Love the remote, this board is a piece of art

2 Likes

hey, this is awesome! do u know how much this would cost to make?

1 Like

Dude. I LOVE this build. As a firsty, this is one of the cleanest, most intentional looking builds I have seen yet. You nailed the mini carver build. Like defined it with this board. You should be hella proud. I would hire you to make me a board… Mad props my friend. Sweet as

3 Likes

Okay so I finally updated my build budget… there might be some stuff missing. I did purposely leave off the remote stuff because I’m gonna cover it in another post, and I didn’t include the costs to build my spot welder. Though some remote and spot welder costs may be in sundry costs.

EDIT: Shipping not included. Shipping on Unity was like 50AUD and I think shipping on each order from UNIK was 25€. Plus a bit from amazon (calibers)…

5 Likes

Love your build, looks super fun. Just wondering which timing circuit you used for the spotwelder. Was it the dual pulse ones or single pulse?

THIS IS DOPE! i wish i didn’t have a left over deck, vanguard, that i kinda need to use (i might sell it, but you can buy it off amazon). Im really inspired by this build, i might build something like it one day. tho i need to know a lot more, like enclosure making and battery making!

Thanks man. I think it’s single pulse.

I got the timing circuit, welding pens, 9v AC transformer and foot switch from this store on aliexpress:

HATCRPin Store https://s.click.aliexpress.com/e/muksKWd

Other than those items, you only need a microwave oven transformer and some (really) heavy gauge wire.

1 Like

any news on the firefly telemetry? i tried making one but broke it cause the wire at my school is not flexible and broke all the solder points

Nah man… I’m not super bothered about it and have other things to work on.

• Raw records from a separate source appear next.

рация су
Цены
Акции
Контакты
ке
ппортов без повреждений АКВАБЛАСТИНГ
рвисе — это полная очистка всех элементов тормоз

Maybe in a week or so I’ll try and figure it out.

I don’t know how to write code so my plan was just to compare deodand’s commands.c code and the data types.h code in the Arduino vesc uart library and see if I can marry them up somehow?

But honestly I’m hoping someone smarter than me looks at it before I do and shares.

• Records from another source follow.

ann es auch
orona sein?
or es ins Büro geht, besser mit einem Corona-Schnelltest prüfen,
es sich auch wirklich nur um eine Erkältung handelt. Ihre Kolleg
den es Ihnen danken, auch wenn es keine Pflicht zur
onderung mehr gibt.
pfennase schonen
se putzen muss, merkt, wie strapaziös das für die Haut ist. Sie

That sucks about your firefly build. The soldering is tricky for sure. I was having issues with mine, it kept not connecting and cutting out until it eventually froze on the firefly logo screen - turns out one of the wires to the nrf module had desoldered and was shorting on another.

same thing happened to me. at the start my soldering was putrid but then it got really good. i just need dif wire and i made the wires to long to start and messed everything up when shortening them!

1 Like

Sweet Build man!

I don’t know how I missed this when you first posted (I found the link in the 2018 BOTY nominations)

Great fucking job. I hope this isn’t your last rig, because I can’t wait to see what else you do!

2 Likes

Thanks man! I have an old mate who let me know recently that he’s wanting to build a board. Hopefully he lets me get involved so we can build another SCREAM! board.